◆ **Exercise details**:
Each line of the data below from the one holding "THE RELATIONSHIP ECONOMY –" to the one holding "graduated from being", inclusive, is to be reproduced exactly; no other line belongs in the answer.

[[ Records supplied, beginning ]]

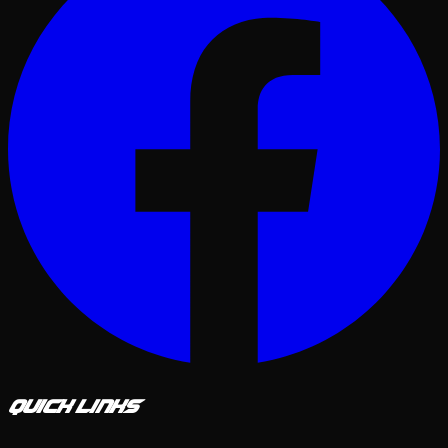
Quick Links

[[ Records supplied, end ]]
[[ Records supplied, beginning ]]

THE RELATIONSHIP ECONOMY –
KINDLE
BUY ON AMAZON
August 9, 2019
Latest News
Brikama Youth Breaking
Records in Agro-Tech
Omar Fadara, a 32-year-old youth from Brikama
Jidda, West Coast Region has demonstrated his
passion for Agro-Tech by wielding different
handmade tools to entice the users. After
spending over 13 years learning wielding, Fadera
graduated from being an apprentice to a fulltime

[[ Records supplied, end ]]
[[ Records supplied, beginning ]]

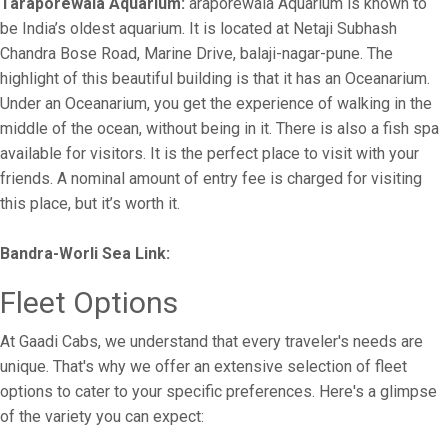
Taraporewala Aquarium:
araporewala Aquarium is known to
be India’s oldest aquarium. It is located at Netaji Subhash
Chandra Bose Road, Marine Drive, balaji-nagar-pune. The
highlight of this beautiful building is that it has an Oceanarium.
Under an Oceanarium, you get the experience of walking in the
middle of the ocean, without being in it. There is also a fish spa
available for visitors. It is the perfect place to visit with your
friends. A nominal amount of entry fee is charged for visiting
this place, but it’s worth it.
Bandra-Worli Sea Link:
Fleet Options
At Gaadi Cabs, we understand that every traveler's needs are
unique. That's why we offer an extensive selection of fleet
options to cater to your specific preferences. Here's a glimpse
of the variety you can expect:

[[ Records supplied, end ]]

◆ **Answer for this exercise**:
THE RELATIONSHIP ECONOMY –
KINDLE
BUY ON AMAZON
August 9, 2019
Latest News
Brikama Youth Breaking
Records in Agro-Tech
Omar Fadara, a 32-year-old youth from Brikama
Jidda, West Coast Region has demonstrated his
passion for Agro-Tech by wielding different
handmade tools to entice the users. After
spending over 13 years learning wielding, Fadera
graduated from being an apprentice to a fulltime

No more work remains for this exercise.